Secondo la CGUE infatti i requisiti di prevedibilità, determinatezza e irretroattività inerenti al principio di legalità attengono, nell’ordinamento italiano, anche al regime di prescrizione dei reati.

Ne deriva, in primo luogo, che spetta al giudice nazionale verificare se la condizione, richiesta dalla sentenza Taricco, secondo cui le disposizioni italiane in tema di prescrizione impediscono di infliggere sanzioni penali effettive e dissuasive in un numero considerevole di casi di frode grave sia causa di incertezza quanto alla individuazione del regime di prescrizione applicabile, in contrasto quindi con il principio di determinatezza della legge applicabile.

Inoltre il requisito dell’irretroattività osta a che, per reati in materia di IVA commessi prima della pronuncia della sentenza “Taricco”, il giudice nazionale disapplichi le disposizioni del codice penale in questione, poiché agli imputati potrebbero in tal modo essere inflitte sanzioni alle quali, con ogni probabilità, sarebbero invece sfuggiti, con conseguente assoggettamento a un regime di punibilità più severo di quello vigente al momento del fatto.

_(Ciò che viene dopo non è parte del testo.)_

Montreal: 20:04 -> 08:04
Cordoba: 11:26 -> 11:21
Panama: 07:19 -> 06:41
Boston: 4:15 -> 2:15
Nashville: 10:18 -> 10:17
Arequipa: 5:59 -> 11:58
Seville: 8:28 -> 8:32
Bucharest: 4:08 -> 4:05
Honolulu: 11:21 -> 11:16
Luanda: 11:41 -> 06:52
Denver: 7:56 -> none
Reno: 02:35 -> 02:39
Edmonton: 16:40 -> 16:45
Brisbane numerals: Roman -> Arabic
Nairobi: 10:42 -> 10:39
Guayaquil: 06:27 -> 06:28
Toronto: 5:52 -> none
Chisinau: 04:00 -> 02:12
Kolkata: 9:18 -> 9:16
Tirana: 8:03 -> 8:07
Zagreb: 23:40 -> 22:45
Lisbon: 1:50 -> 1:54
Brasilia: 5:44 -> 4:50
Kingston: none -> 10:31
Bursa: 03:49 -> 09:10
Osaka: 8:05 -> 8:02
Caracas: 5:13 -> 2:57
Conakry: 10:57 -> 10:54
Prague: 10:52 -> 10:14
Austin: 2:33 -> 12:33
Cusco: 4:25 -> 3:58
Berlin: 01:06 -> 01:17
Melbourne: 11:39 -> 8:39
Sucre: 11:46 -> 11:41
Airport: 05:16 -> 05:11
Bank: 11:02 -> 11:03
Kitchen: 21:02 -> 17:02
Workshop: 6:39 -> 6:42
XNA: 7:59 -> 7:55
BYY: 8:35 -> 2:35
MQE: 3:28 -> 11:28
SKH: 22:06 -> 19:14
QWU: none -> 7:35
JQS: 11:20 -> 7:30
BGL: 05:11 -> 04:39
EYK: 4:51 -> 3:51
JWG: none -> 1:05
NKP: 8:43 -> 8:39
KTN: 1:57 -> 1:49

Poiché alla data dei fatti di cui al procedimento principale, il regime della prescrizione applicabile ai reati in materia di IVA non era stato ancora armonizzato da parte del legislatore dell’Unione[1], il legislatore nazionale era in allora libero di prevedere che anche detto regime ricadesse nel diritto penale sostanziale e fosse quindi soggetto al principio di legalità dei reati e delle pene.

La Corte di Giustizia individua cosi un limite alla disapplicazione, alla cui concreta attuazione sono chiamati i giudici comuni.

Se all’interprete è, per quanto sin qui argomentato, consentito derogare all’obbligo di disapplicazione delle norme in materia di prescrizione, la Corte di giustizia precisa tuttavia che spetta al legislatore nazionale disciplinare la prescrizione in modo da ottemperare agli obblighi derivanti dall’articolo 325 TFUE, garantendo che il regime nazionale di prescrizione in materia penale non conduca all’impunità in un numero considerevole di casi di frode grave in materia di IVA, e che non differenzi la tutela tra i casi di frode lesivi degli interessi finanziari dello Stato membro e a quelli che ledono gli interessi finanziari dell’Unione.

La Corte ribadisce poi, anche sulla base della giurisprudenza relativa all’interpretazione dell’art. 7 Cedu che “il fatto che un legislatore nazionale proroghi un termine di prescrizione con applicazione immediata, anche con riferimento a fatti addebitati che non sono ancora prescritti, non lede, in linea generale, il principio di legalità dei reati e delle pene” (§42).

In definitiva gli attriti scaturiti dal dialogo tra le Corti si ricompongono qui in un dispositivo che affida al giudice comune il potere di disapplicazione e dunque di valutazione “diffusa” della conformità della disciplina interna alla fonte europea cristallizzata nell’art. 325, par. 1 e 2 TFUE, nel rispetto però del (contro)limite della legalità sostanziale nazionale.

Roma, 14 dicembre 2017

L'Osservatorio Europa 

                                                                                       

[1] armonizzazione avvenuta, in modo parziale, solo con l’adozione della direttiva (UE) 2017/1371 del Parlamento europeo e del Consiglio, del 5 luglio 2017, relativa alla lotta contro la frode che lede gli interessi finanziari dell’Unione mediante il diritto penale. Cfr. in particolare l’art. 12.